Role of Foam, Non-Newtonian Flow, and Thermal Upgrading in Steam Injection

Abstract

ABSTRACT Foam formation and flow, non-Newtonian behaviour, and thermal upgrading phenomena play a role in steam injection processes, which is still not clearly understood. This investigation addresses these effects in the context of steamflooding. The results are based upon a steam injection simulator, which was modified to account for foam, non-Newtonian oil viscosity, and thermal upgrading. Steam-foam flow was represented by means of a shear-dependent mobility, which was also a function of pressure, temperature, foam quality, and flow velocity.
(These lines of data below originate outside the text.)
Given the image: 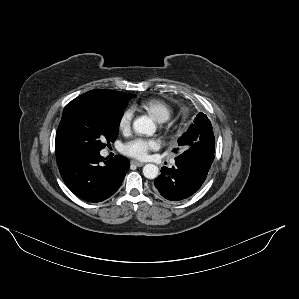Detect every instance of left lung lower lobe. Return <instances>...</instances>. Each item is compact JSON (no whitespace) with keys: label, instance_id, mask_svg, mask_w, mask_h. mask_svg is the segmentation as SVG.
<instances>
[{"label":"left lung lower lobe","instance_id":"left-lung-lower-lobe-1","mask_svg":"<svg viewBox=\"0 0 299 299\" xmlns=\"http://www.w3.org/2000/svg\"><path fill=\"white\" fill-rule=\"evenodd\" d=\"M210 166L200 160L178 156L175 165L163 167L155 179L156 191L170 201H180L193 195L204 183Z\"/></svg>","mask_w":299,"mask_h":299}]
</instances>
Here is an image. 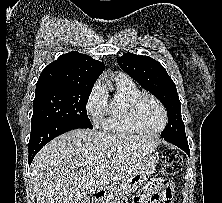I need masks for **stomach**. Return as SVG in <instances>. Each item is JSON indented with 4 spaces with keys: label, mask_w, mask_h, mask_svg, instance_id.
<instances>
[{
    "label": "stomach",
    "mask_w": 222,
    "mask_h": 203,
    "mask_svg": "<svg viewBox=\"0 0 222 203\" xmlns=\"http://www.w3.org/2000/svg\"><path fill=\"white\" fill-rule=\"evenodd\" d=\"M157 163V154L149 155L138 169L122 181L119 186L121 196H129L140 188L154 173Z\"/></svg>",
    "instance_id": "obj_1"
}]
</instances>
The relative permeability to gas was also a function of surfactant concentration. Non-Newtonian flow behaviour was implemented in the conventional manner, making the apparent viscosity of oil a function of local shear rate. Thermal upgrading was represented as a permanent decrease in oil viscosity depending on the residence time and temperature. These effects were incorporated into a three-phase, three-dimensional, fully implicit steam simulator. It was found that a steam foam led to an increase in oil production rate, compared to steam alone. However, the increase was small, since the foam acted to increase steam viscosity, although the blocking effect was present to a small extent. The oil production behaviour in the case of a non-Newtonian oil was superior to that for a Newtonian oil, because the apparent viscosity of oil decreased in the cold part of the reservoir. Thermal upgrading, on the other hand, was less effective in increasing oil recovery, because the oil viscosity decrease due to cracking, over and above that due to temperature, was small.